(Items from a data source)
Segment Open
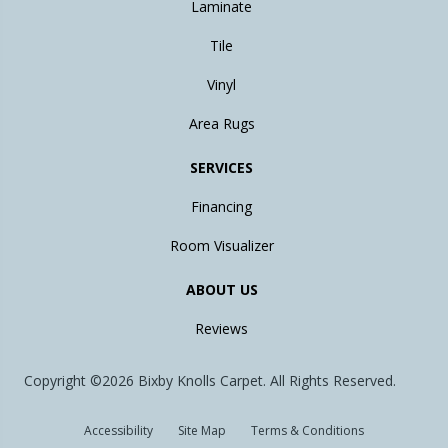
Laminate
Tile
Vinyl
Area Rugs
SERVICES
Financing
Room Visualizer
ABOUT US
Reviews
Copyright ©2026 Bixby Knolls Carpet. All Rights Reserved.
Accessibility
Site Map
Terms & Conditions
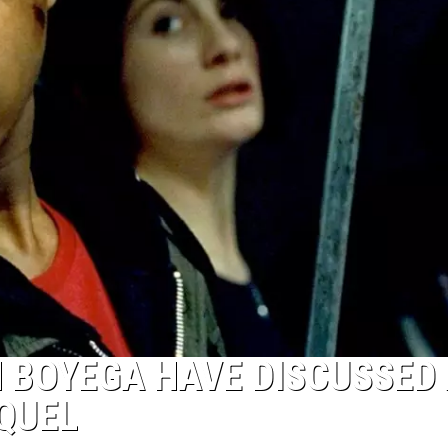
 BOYEGA HAVE DISCUSSED
EQUEL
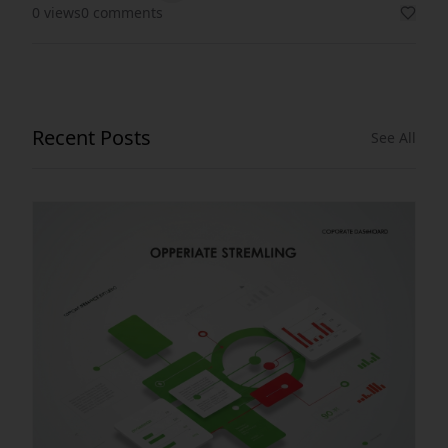
0 views
0 comments
Recent Posts
See All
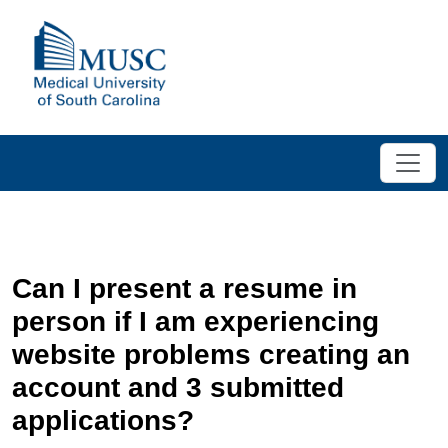
Can I present a resume in
person if I am experiencing
website problems creating an
account and 3 submitted
applications?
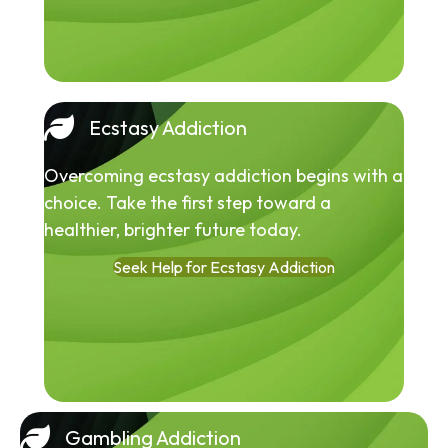
Ecstasy Addiction
Overcoming ecstasy addiction begins with a
choice. Take the first step toward a
healthier, brighter future today.
Seek Help for Ecstasy Addiction
Gambling Addiction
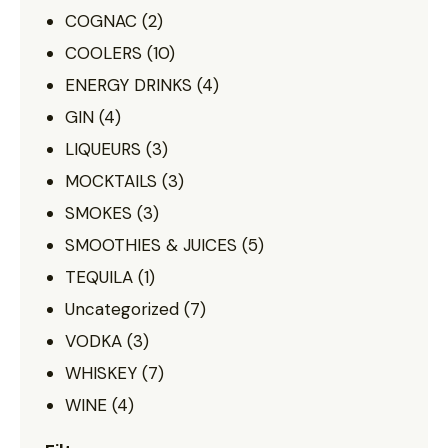
COGNAC
(2)
COOLERS
(10)
ENERGY DRINKS
(4)
GIN
(4)
LIQUEURS
(3)
MOCKTAILS
(3)
SMOKES
(3)
SMOOTHIES & JUICES
(5)
TEQUILA
(1)
Uncategorized
(7)
VODKA
(3)
WHISKEY
(7)
WINE
(4)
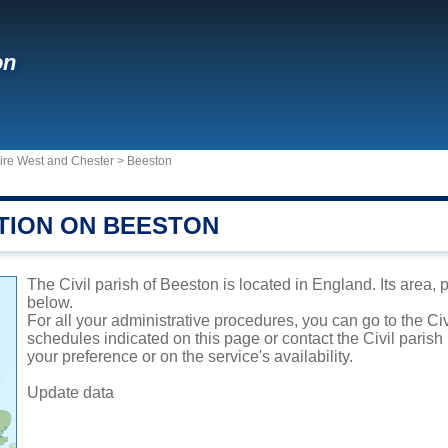
on
hire West and Chester
>
Beeston
TION ON BEESTON
The Civil parish of Beeston is located in England. Its area, 
below.
For all your administrative procedures, you can go to the Ci
schedules indicated on this page or contact the Civil parish
your preference or on the service's availability.
Update data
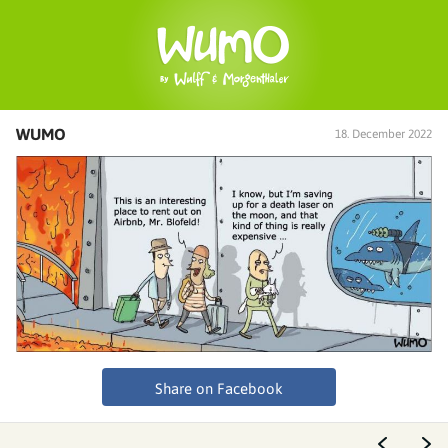
WUMO
18. December 2022
Share on Facebook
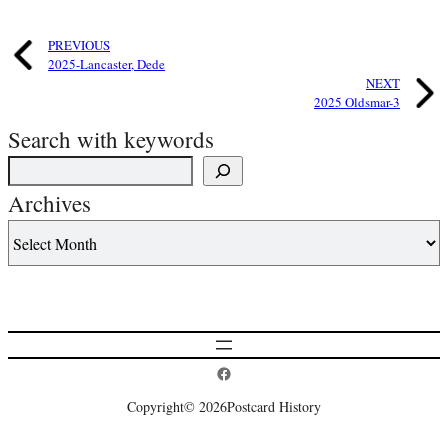
PREVIOUS
2025-Lancaster, Dede
NEXT
2025 Oldsmar-3
Search with keywords
Archives
Postcard History on Facebook
Copyright
© 2026
Postcard History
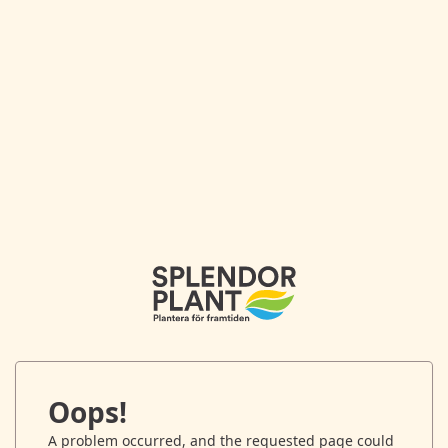
Oops!
A problem occurred, and the requested page could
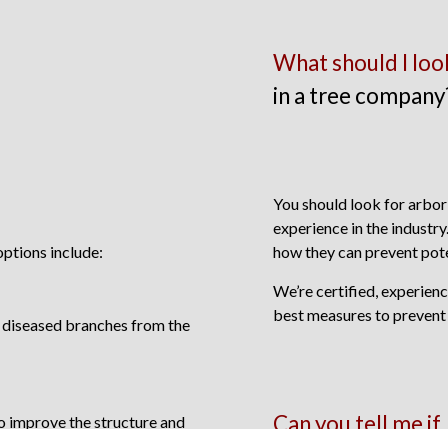
What should I loo
in a tree company
You should look for arbori
experience in the industry
ptions include:
how they can prevent pote
We’re certified, experien
best measures to prevent
d diseased branches from the
Can you tell me if
o improve the structure and
ree.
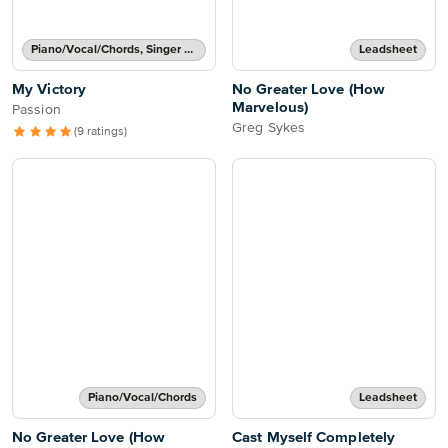
Piano/Vocal/Chords, Singer Pro
Leadsheet
My Victory
No Greater Love (How
Marvelous)
Passion
Greg Sykes
(9 ratings)
Piano/Vocal/Chords
Leadsheet
No Greater Love (How
Cast Myself Completely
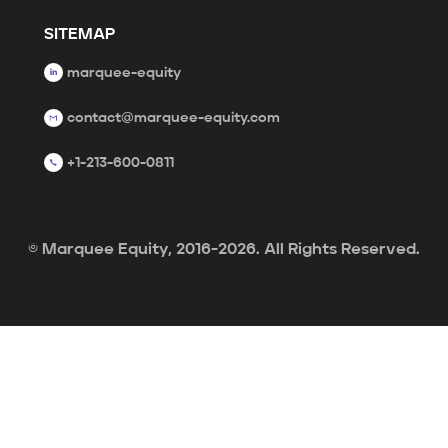
SITEMAP
marquee-equity
contact@marquee-equity.com
+1-213-600-0811
© Marquee Equity, 2016-2026. All Rights Reserved.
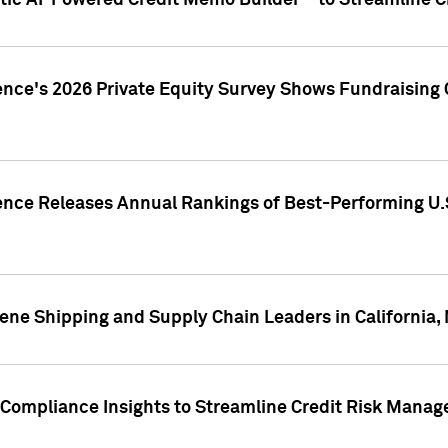
ic AI-Powered Credit Memo Builder™ to Streamline Cr
ence's 2026 Private Equity Survey Shows Fundraising 
gence Releases Annual Rankings of Best-Performing U
ene Shipping and Supply Chain Leaders in California,
Compliance Insights to Streamline Credit Risk Mana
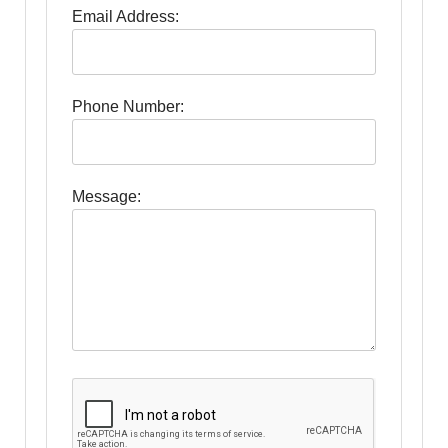
Email Address:
Phone Number:
Message:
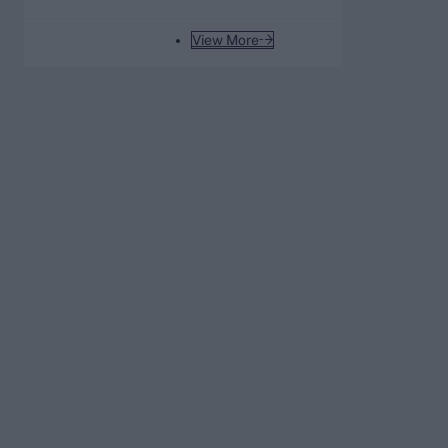
to the men’s game
View More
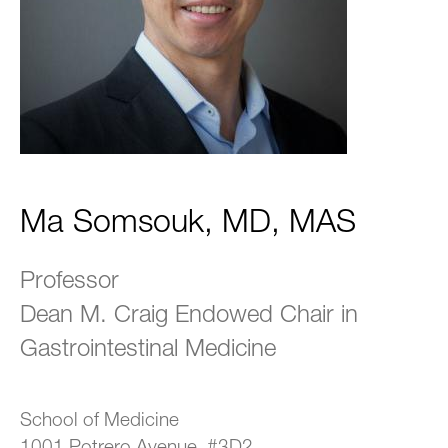
Ma Somsouk, MD, MAS
Professor
Dean M. Craig Endowed Chair in
Gastrointestinal Medicine
School of Medicine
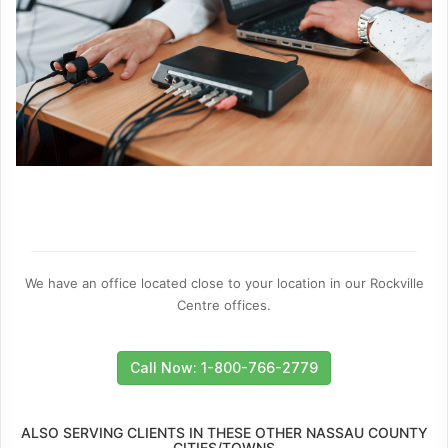
We have an office located close to your location in our Rockville
Centre offices.
Call Now: 1-800-766-2779
ALSO SERVING CLIENTS IN THESE OTHER NASSAU COUNTY
CITIES/TOWNS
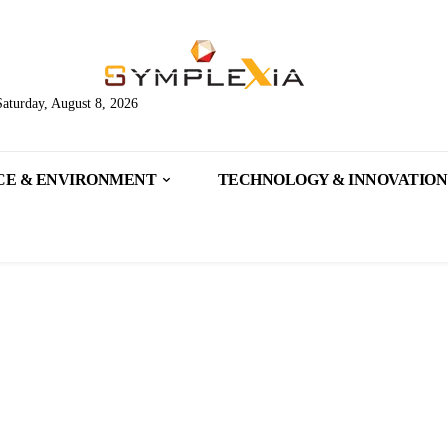
Saturday, August 8, 2026
CE & ENVIRONMENT
TECHNOLOGY & INNOVATION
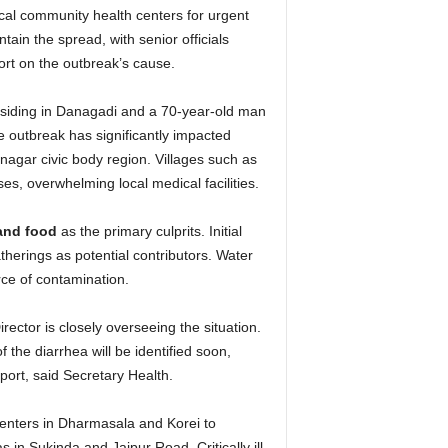
ocal community health centers for urgent
tain the spread, with senior officials
port on the outbreak’s cause.
esiding in Danagadi and a 70-year-old man
 outbreak has significantly impacted
agar civic body region. Villages such as
, overwhelming local medical facilities.
and food
as the primary culprits. Initial
therings as potential contributors. Water
rce of contamination.
rector is closely overseeing the situation.
 the diarrhea will be identified soon,
port, said Secretary Health.
centers in Dharmasala and Korei to
 in Sukinda and Jajpur Road. Critically ill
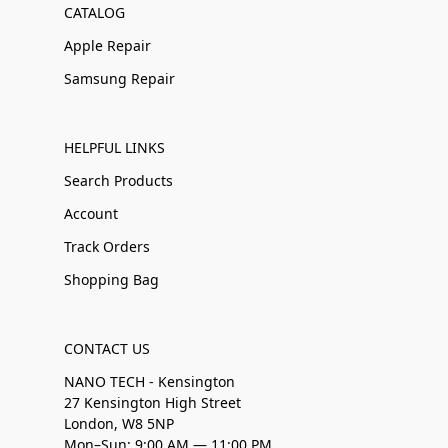
CATALOG
Apple Repair
Samsung Repair
HELPFUL LINKS
Search Products
Account
Track Orders
Shopping Bag
CONTACT US
NANO TECH - Kensington
27 Kensington High Street
London, W8 5NP
Mon–Sun: 9:00 AM — 11:00 PM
Segment Closed
▶ _Problem statement_
Scan the data above for the string "outbreak" and copy each line where it appears.

▶ _Task answer_
port on the outbreak’s cause.
 outbreak has significantly impacted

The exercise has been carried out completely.